Amiga arnaca arnaca (Fabricius, 1776) Fabricius, 1776

Amiga arnaca arnaca (Fabricius, 1776) comb. n. Figs 2 a–h, 3, 4 a–d, 4 f–k, 5, 6

Papilio arnaca Fabricius (1776: 260-261). Type locality: Suriname. Neotype ♂ (here designated): // Suriname Brokopondo Brownsberg, rainforest km 6-12, 30.1.1982, Olle Pellmyr // USNMENT 00913953 // (USNM) [examined]

= Papilio ebusa Cramer (1780: 9; pl. CCXCII: figs F, G). Type locality: Suriname. Neotype ♂ (here designated): Suriname Brokopondo Brownsberg, rainforest km 6-12, 30.1.1982, Olle Pellmyr // USNMENT 00913953 // (USNM) [examined]

= Euptychia arnaea [sic] form priamis D’Almeida (1922: 99). Type locality: Três Rios, Jacarepaguá [Rio de Janeiro (city), Rio de Janeiro (state), Brazil]. Holotype ♂: // Euptychia ar-naea priamis d’Alm. 1922. ♂ // Jacarépaguá, Tres-Rios. Rio, 19.. ♂ // HOLOTIPO// Coll. D’Almeida // No 5630 // DZ 34.684// (DZUP) [examined]

Papilio arnaea [sic]: Fabricius 1781: 85; Fabricius 1787: 37; Kirby 1871: 53; Butler and Druce 1874: 337; Butler 1876: 489; Kaye 1904: 181; Hall 1939: 34.

Papilio aranea [sic]: Fabricius 1793: 97.

Satyrus aranea [sic]: Godart [1824]: 492; Butler 1867: 489.

Euptychia ebusa : Butler 1867: 489; Möschler 1877: 323; Kirby 1879: 135; Godman and Salvin 1880-1881: 88-89; Dyar 1914: 143.

Euptychia arnaea [sic]: Kirby 1871: 53; Butler and Druce 1874: 337; Butler 1877: 122; Möschler 1877: 323; Godman and Salvin 1880-1881: 88-89; Sharpe 1890: 569; Kaye 1904: 181; Weymer 1911: 219, pl. 49d; Hall 1939: 34; Whittaker 1983 (misspelled as “arneae” in figs 1, 2); D’Abrera 1988: 770-771; Emmel and Austin 1990: 10; Mielke and Casagrande 1991: 181; Cock 2014: 11.
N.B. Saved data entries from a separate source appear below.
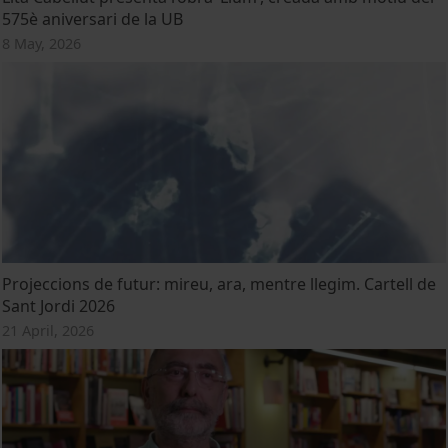
575è aniversari de la UB
8 May, 2026
Projeccions de futur: mireu, ara, mentre llegim. Cartell de
Sant Jordi 2026
21 April, 2026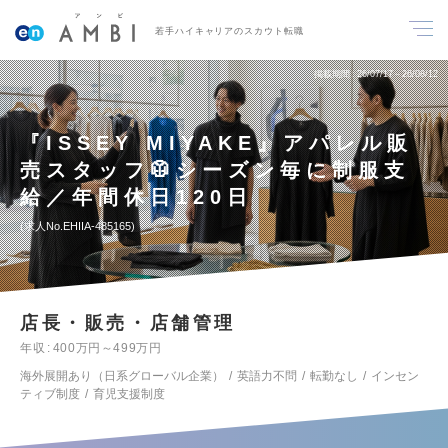
若手ハイキャリアのスカウト転職
掲載期間
26/07/17～26/08/12
『ISSEY MIYAKE』アパレル販
売スタッフ🥼シーズン毎に制服支
給／年間休日120日
求人No.EHIIA-485165
店長・販売・店舗管理
年収
400万円～499万円
海外展開あり（日系グローバル企業）
英語力不問
転勤なし
インセン
ティブ制度
育児支援制度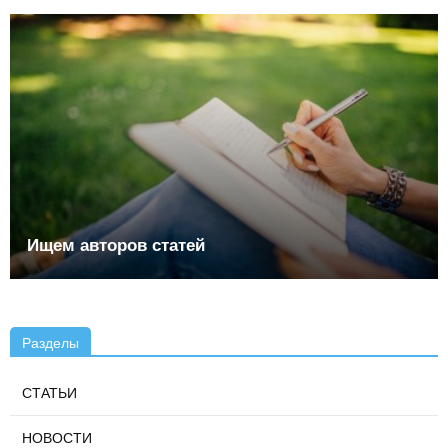
Ищем авторов статей
Разделы
СТАТЬИ
НОВОСТИ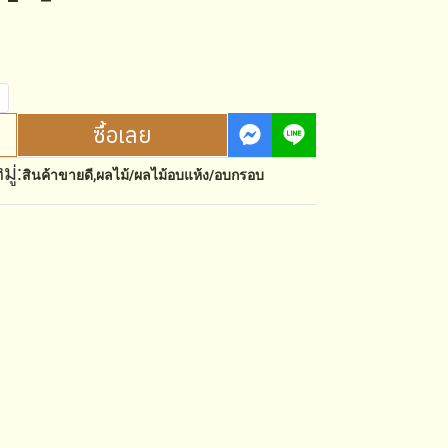
ซื้อเลย
ู่:
สินค้าขายดี
,
ผลไม้/ผลไม้อบแห้ง/อบกรอบ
Euptychia arnaea [sic] form priamis : D’Almeida 1937: 254; Brown 1975: 41.

Euptychia arnea [sic]: Gaede 1931: 439; Barcant 1970: 143, pl. 13, fig. 18.

Euptychia arnea [sic] var. priamis : Gaede 1931: 439.

Euptychia arnaca arnaca : Bryk 1953: 63.

Chloreuptychia arnea [sic]: Forster 1964: 120, fig. 131.

Chloreuptychia arnaea [sic]: DeVries 1987:271, pl. 48 figs 18, 19; 261, figs B, C; Ramos 1996: 40; Brown and Freitas 2000: 105.

Cissia arnaea [sic]: Singer and Ehrlich 1993 251, fig. 1.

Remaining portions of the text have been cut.